An offer had come in just ahead of them. He asked if he could make a competing offer. Oh, no, said the realtor, without explaining. He was saddened. They did like the quirk. He was still learning how to buy a house as no one had ever really explained it to him. He would meet with the realtors and say “Explain this to me like it’s my first time because it is,” but he knew he seemed too old to say these things and they just sent him paperwork he didn’t understand. Finally a realtor friend explained it all.
The house they bought, he and his husband texted the listing to each other almost at the same time. It was the fall of 2019. They went and visited and felt immediately drawn to it. The pine floors were broad like in the older homes, sometimes called pumpkin pine because the wood turns a deep orange. Their home is newer, however. The owner was leaving after an acrimonious divorce, moving with her daughter to another town. A peach tree was fruiting in the yard and she offered them each a peach to leave with. She accepted their bid two days later. They moved in just after Thanksgiving of 2019.

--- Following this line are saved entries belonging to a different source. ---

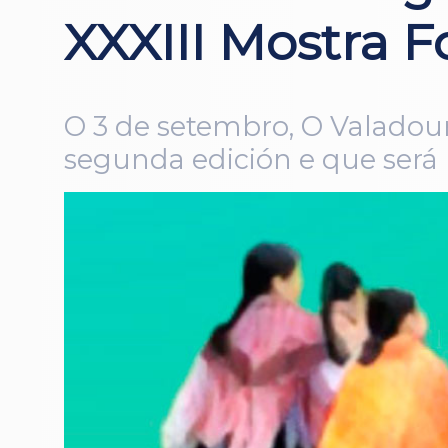
XXXIII Mostra Fo
O 3 de setembro, O Valadour
segunda edición e que será 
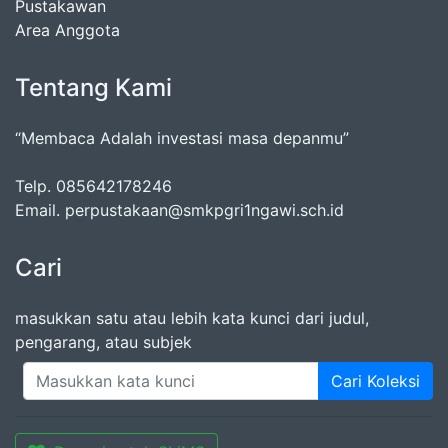
Pustakawan
Area Anggota
Tentang Kami
“Membaca Adalah investasi masa depanmu”
Telp. 085642178246
Email. perpustakaan@smkpgri1ngawi.sch.id
Cari
masukkan satu atau lebih kata kunci dari judul,
pengarang, atau subjek
Cari Koleksi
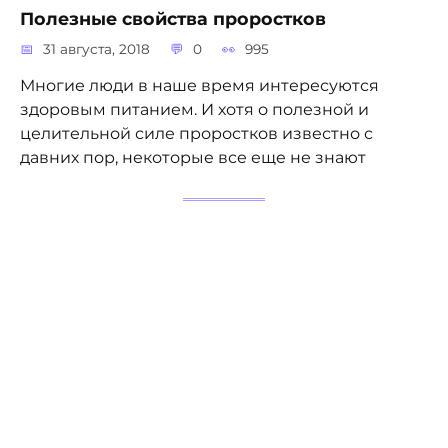
Полезные свойства проростков
31 августа, 2018
0
995
Многие люди в наше время интересуются
здоровым питанием. И хотя о полезной и
целительной силе проростков известно с
давних пор, некоторые все еще не знают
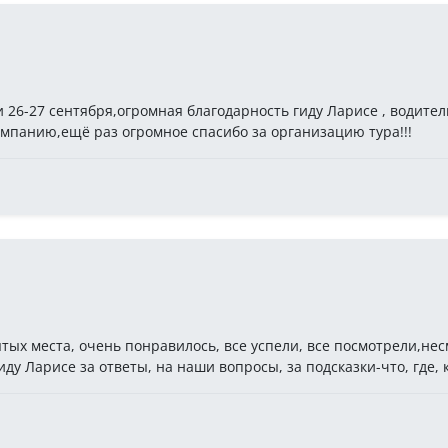
 26-27 сентября,огромная благодарность гиду Ларисе , водите
омпанию,ещё раз огромное спасибо за организацию тура!!!
тых места, очень понравилось, все успели, все посмотрели,нес
ду Ларисе за ответы, на наши вопросы, за подсказки-что, где, 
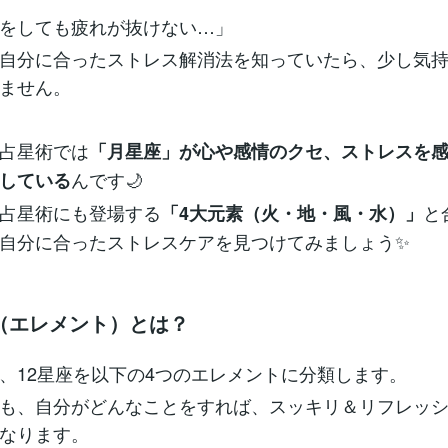
をしても疲れが抜けない…」
自分に合ったストレス解消法を知っていたら、少し気
ません。
占星術では
「月星座」が心や感情のクセ、ストレスを
んです🌙
している
占星術にも登場する
と
「4大元素（火・地・風・水）」
自分に合ったストレスケアを見つけてみましょう✨
（エレメント）とは？
、12星座を以下の4つのエレメントに分類します。
も、自分がどんなことをすれば、スッキリ＆リフレッ
なります。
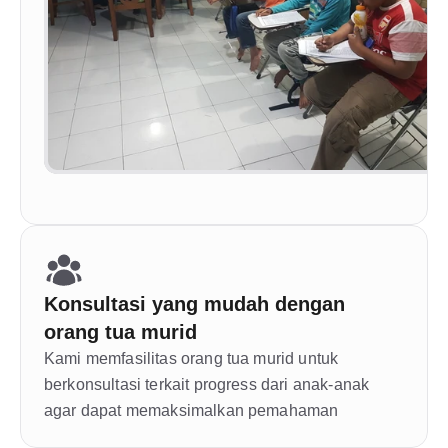
Konsultasi yang mudah dengan 
orang tua murid
Kami memfasilitas orang tua murid untuk 
berkonsultasi terkait progress dari anak-anak 
agar dapat memaksimalkan pemahaman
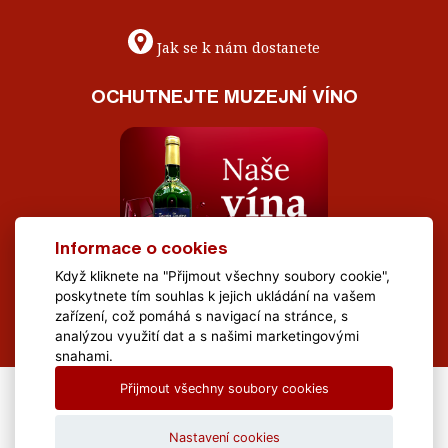
Jak se k nám dostanete
OCHUTNEJTE MUZEJNÍ VÍNO
Informace o cookies
Když kliknete na "Přijmout všechny soubory cookie",
poskytnete tím souhlas k jejich ukládání na vašem
zařízení, což pomáhá s navigací na stránce, s
analýzou využití dat a s našimi marketingovými
snahami.
Přijmout všechny soubory cookies
All Rights Reserved Muzeum Brněnska © 2020, Webdesign by
LE
CLAVERA s.r.o.
Nastavení cookies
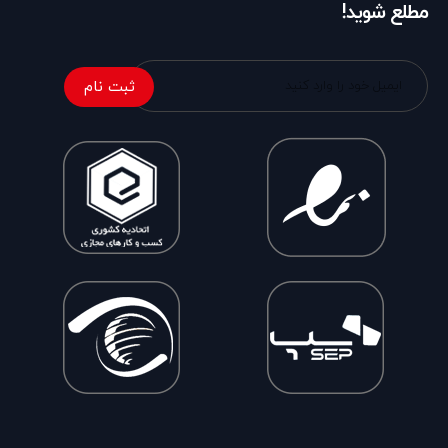
مطلع شوید!
ثبت نام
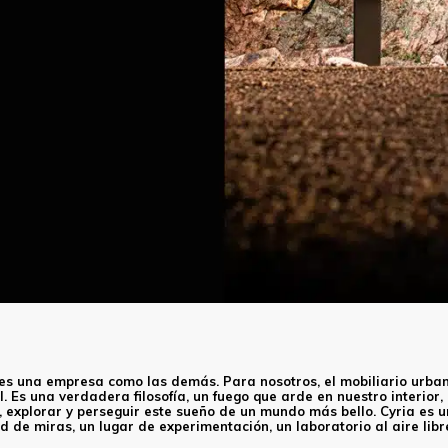
 es una empresa como las demás. Para nosotros, el mobiliario urba
. Es una verdadera filosofía, un fuego que arde en nuestro interior
 explorar y perseguir este sueño de un mundo más bello. Cyria es un
d de miras, un lugar de experimentación, un laboratorio al aire li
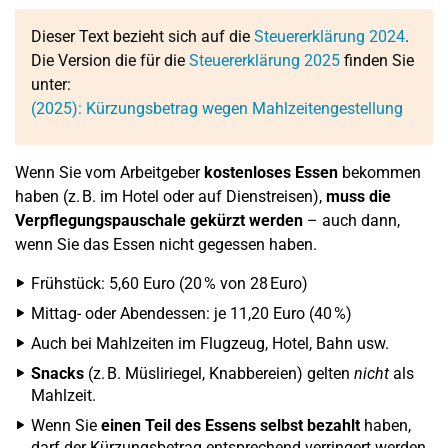
Dieser Text bezieht sich auf die
Steuererklärung 2024
.
Die Version die für die
Steuererklärung 2025
finden Sie
unter:
(2025): Kürzungsbetrag wegen Mahlzeitengestellung
Wenn Sie vom Arbeitgeber
kostenloses Essen
bekommen
haben (z. B. im Hotel oder auf Dienstreisen),
muss die
Verpflegungspauschale gekürzt werden
– auch dann,
wenn Sie das Essen nicht gegessen haben.
Frühstück: 5,60 Euro (20 % von 28 Euro)
Mittag- oder Abendessen: je 11,20 Euro (40 %)
Auch bei Mahlzeiten im Flugzeug, Hotel, Bahn usw.
Snacks
(z. B. Müsliriegel, Knabbereien) gelten
nicht
als
Mahlzeit.
Wenn Sie
einen Teil des Essens selbst bezahlt
haben,
darf der Kürzungsbetrag entsprechend verringert werden.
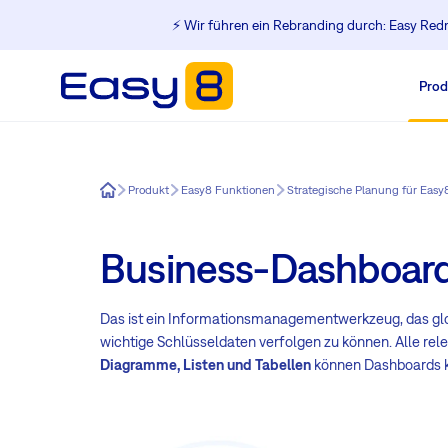
⚡️ Wir führen ein Rebranding durch: Easy Redm
Prod
Easy8
Produkt
Easy8 Funktionen
Strategische Planung für Easy
Business-Dashboar
Das ist ein Informationsmanagementwerkzeug, das glo
wichtige Schlüsseldaten verfolgen zu können. Alle rel
Diagramme, Listen und Tabellen
können Dashboards ko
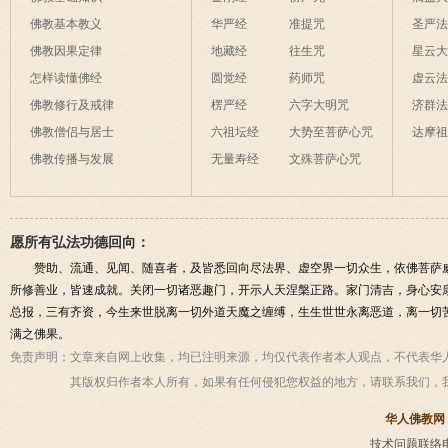
佛教基本教义
华严经
准提咒
圣严
佛教因果定律
地藏经
往生咒
星云
怎样读懂佛经
圆觉经
药师咒
虚云
佛教修行及戒律
楞严经
六字大明咒
济群
佛教僧侣与居士
六祖坛经
大势至菩萨心咒
达摩
佛教传播与发展
无量寿经
文殊菩萨心咒
愿所有弘法功德回向：
赞助、流通、见闻、随喜者，及皆悉回向尽法界、虚空界一切众生，依佛菩萨
所修善业，皆速成就。关闭一切诸恶趣门，开示人天涅槃正路。家门清吉，身心安
总报，三有齐资，今生来世脱离一切外道天魔之缠缚，生生世世永离恶道，离一切
满之佛果。
免责声明：
文章来自网上收集，均已注明来源，均仅代表作者本人观点，不代表华
其版权归作者本人所有，如果有任何侵犯您权益的地方，请联系我们，
华人佛教网
技术问题联络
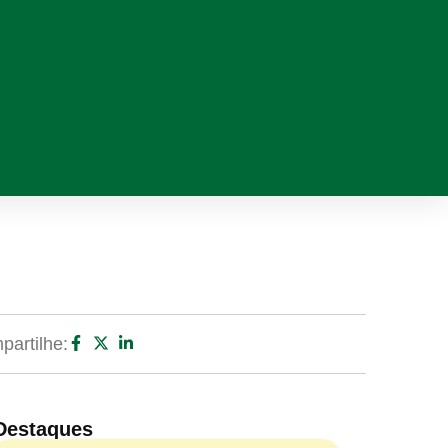
artilhe:
Destaques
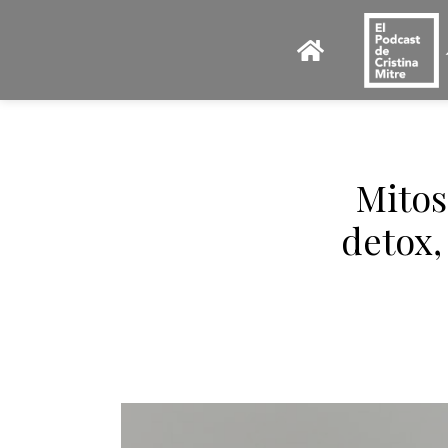
Mitos
detox,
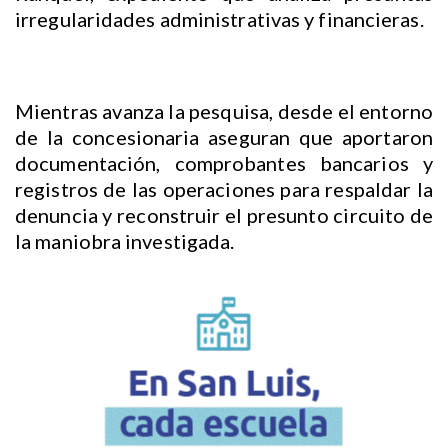
irregularidades administrativas y financieras.
Mientras avanza la pesquisa, desde el entorno
de la concesionaria aseguran que aportaron
documentación, comprobantes bancarios y
registros de las operaciones para respaldar la
denuncia y reconstruir el presunto circuito de
la maniobra investigada.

The house is new—built in the 1990s—and the builders live up the hill, a couple. “We were still learning, we didn’t know what we were doing,” they said a few times of the house’s construction and then laughed afterward. But he can’t tell what was done badly yet.
Every other year, the peach tree in the yard fills with fruit. The first time it bore fruit for them, the branches came down to the driveway, like the tree was bowing at their return. It is fruiting again.
He eats three peaches today, in quick succession and then looks up how many he can eat a day. 3-4. He decides to be as careful as he can.
"He decides to be as careful as he can."
What a beautiful way to end this piece.
This beautiful piece feels autumnal. I have a sense of waiting and then the at-homeness of right timing. I’m making (and eating) peach-ginger butter as I read it. Thank you.